第64話

 城内は、まだ慌ただしい空気が残っている。

 母の号令で、非戦闘員である子供たちもナイフを片手に、魔物の解体に向かっている。

 そして、ほとんどの魔物は焼かれたり、氷漬けになってたりしたとはいえ、まだ領都周辺には、かなりの数の魔物が残っているらしい。元気のある冒険者たちは、魔物狩りに向かっていった模様。

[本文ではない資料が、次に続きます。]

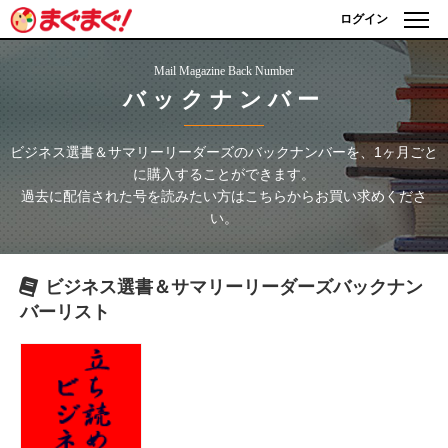
ログイン
Mail Magazine Back Number
バックナンバー
ビジネス選書＆サマリーリーダーズ
のバックナンバーを、1ヶ月ごと
に購入することができます。
過去に配信された号を読みたい方はこちらからお買い求めくださ
い。
ビジネス選書＆サマリーリーダーズ
バックナン
バーリスト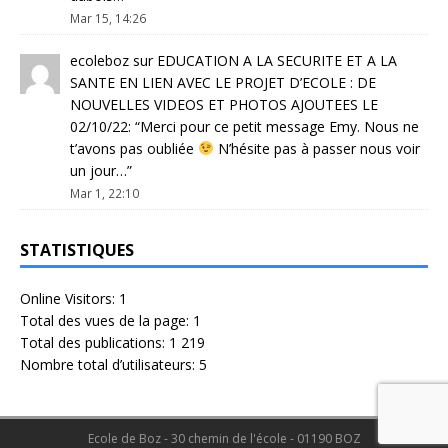
Mar 15, 14:26
ecoleboz
sur
EDUCATION A LA SECURITE ET A LA
SANTE EN LIEN AVEC LE PROJET D’ECOLE : DE
NOUVELLES VIDEOS ET PHOTOS AJOUTEES LE
02/10/22
: “
Merci pour ce petit message Emy. Nous ne
t’avons pas oubliée
N’hésite pas à passer nous voir
un jour…
”
Mar 1, 22:10
STATISTIQUES
Online Visitors:
1
Total des vues de la page:
1
Total des publications:
1 219
Nombre total d’utilisateurs:
5
Ecole de Boz - 30 chemin de l'école - 01190 BOZ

 あちこちで楽し気な声があがっている様子に、ホッとする。


「……元気ね」


 思わず立ち止まり、そう呟いてしまう。


「あれだけのスタンピードが、ほぼ無傷で済んだんだ。意気も上がるというものだろう」

「本当に……よく、持ったものだわ」


 つい思い出して、身体が震える。


 ――あの時、『守護の枝』が守ってくれなければ。

 ――あの時、へリウスが母様を支えてくれなければ。

 ――あの時、ミーシャが来てくれなければ。


 本当に、何一つ、自分の手で為されなかったことに、悔しさばかりが湧き上がる。


「メイリン」


 深い後悔の念に囚われていた私は、優しいへリウスの声で、我に返る。


「メイリン、お前のおかげで、多くの者が助かったんだ。お前は何も卑下することはない」

「でも」

「戦うことばかりが、この領地を守ることではないだろう?」


 いの一番に走り出すような戦闘狂に言われるなんて。

 そう思ったら、思わずクスリと笑ってしまった。


「そうだ。そうやって、笑ってくれるだけで、俺はお前を守るために戦える」

「……へリウス」


 見上げると、そこには切なそうなへリウスの顔。


「本当は、心配だった」

「心配?」

「ああ……魔物に追われながら、城壁にいるお前の姿が見えた。もしかしたら、もうこのまま、お前とともに生きられないのではないかと、俺らしくもなく、思ってしまった」


 まさか、俺様なイメージしかなかったへリウスが、そんな弱気なことを思うなんて。

 私は言葉もなく、ただ、彼を見つめる。


「こうして無事に生きていること、そして俺の腕の中にお前がいてくれることに感謝しかない」


 ……うん?

 ……あれ?


 そういえば、なんで、私は、彼に抱きしめられているの。

 まだ、三か月経ってないわよね。


「ちょっと、へリウス」

「なんだい、メイリン」

「放してもらえないかしら」

「なぜ!? こうして、お前の無事を確かめているのに」

「いや、無事なのは見ればわかるよね?」

「ああ、この温もりと匂い……ぐあっ!?」


 思わず、肘鉄を食らわしました。


「メイリン~!」

「まだ三か月経ってないっ」

「メイリン以外の女に触れなければいいのだろう!」

「そうだけど」

「だったらいいではないかっ!」


 ……そういう問題?


 私が首を傾げているうちに、再び抱きかかえられている私。


「なんか、違うと思うんだけど」

「メイリン、それよりも、早く戻って休もう」


 チュッと頭にキスを落とされて、なんだか誤魔化されてる気がするんだけど……少し、許してしまっている自分に気が付いてしまった。